(Aim of the exercise) Nothing but the line holding "ingin Anda sampaikan." and the lines after it, through the end of the records, should be set down, each exactly as it is.

Data records:

=== Section Start ===

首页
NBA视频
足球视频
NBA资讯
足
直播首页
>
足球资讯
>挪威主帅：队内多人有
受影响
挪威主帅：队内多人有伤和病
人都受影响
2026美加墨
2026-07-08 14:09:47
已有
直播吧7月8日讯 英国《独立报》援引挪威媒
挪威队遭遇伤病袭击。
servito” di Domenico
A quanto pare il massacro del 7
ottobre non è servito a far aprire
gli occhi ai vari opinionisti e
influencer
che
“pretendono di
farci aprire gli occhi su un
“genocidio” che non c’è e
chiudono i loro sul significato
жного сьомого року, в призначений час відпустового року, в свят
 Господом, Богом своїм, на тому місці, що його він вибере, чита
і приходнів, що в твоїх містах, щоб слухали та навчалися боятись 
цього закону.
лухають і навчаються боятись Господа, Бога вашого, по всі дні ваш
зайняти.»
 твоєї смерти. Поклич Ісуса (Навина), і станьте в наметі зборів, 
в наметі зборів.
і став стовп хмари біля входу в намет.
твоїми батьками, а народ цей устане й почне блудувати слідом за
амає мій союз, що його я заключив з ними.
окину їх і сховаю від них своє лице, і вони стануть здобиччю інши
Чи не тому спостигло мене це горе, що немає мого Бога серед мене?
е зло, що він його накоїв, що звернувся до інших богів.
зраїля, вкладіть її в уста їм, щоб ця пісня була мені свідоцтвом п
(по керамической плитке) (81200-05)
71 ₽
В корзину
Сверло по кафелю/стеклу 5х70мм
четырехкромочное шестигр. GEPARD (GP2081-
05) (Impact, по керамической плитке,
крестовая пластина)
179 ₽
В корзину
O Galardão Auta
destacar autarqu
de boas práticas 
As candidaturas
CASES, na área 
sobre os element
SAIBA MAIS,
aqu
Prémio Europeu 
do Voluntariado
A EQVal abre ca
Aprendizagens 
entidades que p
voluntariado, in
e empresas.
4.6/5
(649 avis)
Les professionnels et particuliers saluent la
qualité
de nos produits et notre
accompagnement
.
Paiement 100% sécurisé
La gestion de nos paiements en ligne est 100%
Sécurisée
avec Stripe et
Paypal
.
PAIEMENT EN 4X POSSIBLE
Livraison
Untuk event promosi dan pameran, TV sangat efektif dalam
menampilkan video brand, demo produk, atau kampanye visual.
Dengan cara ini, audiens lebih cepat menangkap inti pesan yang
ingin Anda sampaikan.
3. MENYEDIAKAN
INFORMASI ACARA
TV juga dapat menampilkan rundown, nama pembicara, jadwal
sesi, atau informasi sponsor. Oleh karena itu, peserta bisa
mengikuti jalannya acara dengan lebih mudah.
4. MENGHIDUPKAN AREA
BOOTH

=== Section End ===

(Task output)
ingin Anda sampaikan.
3. MENYEDIAKAN
INFORMASI ACARA
TV juga dapat menampilkan rundown, nama pembicara, jadwal
sesi, atau informasi sponsor. Oleh karena itu, peserta bisa
mengikuti jalannya acara dengan lebih mudah.
4. MENGHIDUPKAN AREA
BOOTH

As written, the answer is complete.